- Born: November 14, 1945 (age 80) Egypt
- Education: Cairo University (BS 1967, MS 1972, PhD 1977)
- Known for: Spectral tau algorithms and Jacobi operational matrices for fractional differential equations
- Awards: African Academy of Sciences Fellow (2006) Cairo University Award for Excellence in Scientific Research in Basic Sciences (2007)
- Scientific career
- Fields: Approximation theory, orthogonal polynomials, spectral methods

= Eid Hassan Doha =

Egyptian Emeritus Professor

Eid Hassan Doha is an Egyptian Emeritus Professor of Numerical Analysis and Approximation Theory at the Cairo University.

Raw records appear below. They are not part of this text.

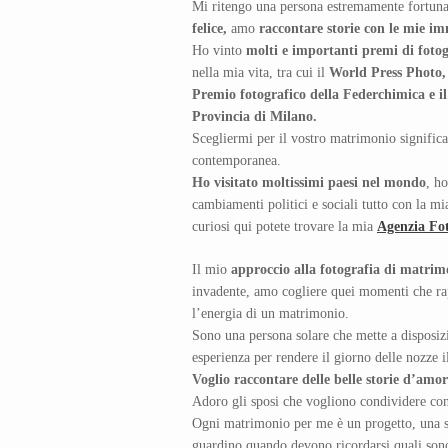
Mi ritengo una persona estremamente fortun
felice,
amo
raccontare storie con le mie i
Ho vinto
molti e importanti premi di fotog
nella mia vita, tra cui il
World Press Photo,
Premio fotografico della Federchimica e il
Provincia di Milano.
Scegliermi per il vostro matrimonio significa
contemporanea.
Ho visitato moltissimi paesi nel mondo
, ho
cambiamenti politici e sociali tutto con la mi
curiosi qui potete trovare la mia
Agenzia Fot
Il mio
approccio alla fotografia di matrimo
invadente, amo cogliere quei momenti che rapp
l’energia di un matrimonio.
Sono una persona solare che mette a disposizio
esperienza per rendere il giorno delle nozze il
Voglio raccontare delle belle storie d’amor
Adoro gli sposi che vogliono condividere con
Ogni matrimonio per me è un progetto, una st
guardino quando devono ricordarsi quali sono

He is an elected fellow of African Academy of Sciences, the head of the department of Mathematics at Cairo University and the Head of Promotion Committee of Research Assessment for Associate Professorships – Supreme Council of Egyptians Universities.

== Early life and education ==
Eid Hassan Doha was born on November 14, 1945. He attended University of Cairo from B.Sc. to PhD level. He obtained his B.Sc. in Pure and Applied Mathematics in 1967. He obtained his M.Sc and PhD in 1972 and 1977 respectively.

== Career ==
Eid Hassan Doha began his career in 1967 as a demonstrator of mathematics at the Faculty of Science, University of Cairo in Egypt. He became as assistant lecturer after his Master's programme in 1972. After his PhD, he became a full lecturer in the same university. However, he left the University of Cairo for Al-Khartoum, Sudan, a branch of the University of Cairo in 1979 and spent a year. In 1980, he moved to Emirates University, Al-Ain in the United Arab Emirates where he became associate professor after three years (1983). In 1990, he moved to Female Education, Girl’s College of Education, Jeddah, Kingdom of Saudi Arabia where he became professor of Numerical Analysis and Approximation Theory.

== Award and memberships ==
Eid Hassan Doha became a member of the Mathematical and Physical Society of Egypt in 1977 and a member of the American Mathematical Society in 1990. In 1993, he became a member of the Egyptian Mathematical Society and eventually became their Vice president. He was the Chairman of the Egyptian National Evaluation Committee for promoting assistant professors in Mathematics from 2004 to 2006. Also in 2004, he was elected as a member of the Egyptian National Committee of Mathematics (Academy of Scientific Research and Technology, Cairo). He was awarded an Excellence Research Paper by the Egyptian National Committee of Mathematics (Academy of Scientific Research and Technology, Cairo, Egypt in 2005. He became a Fellow of the African Academy of Sciences in 2006. He received Excellence Scientific Research in Basic Sciences" from Cairo University in 2007 and a member of the International Association for Mathematics and Computers in Simulation.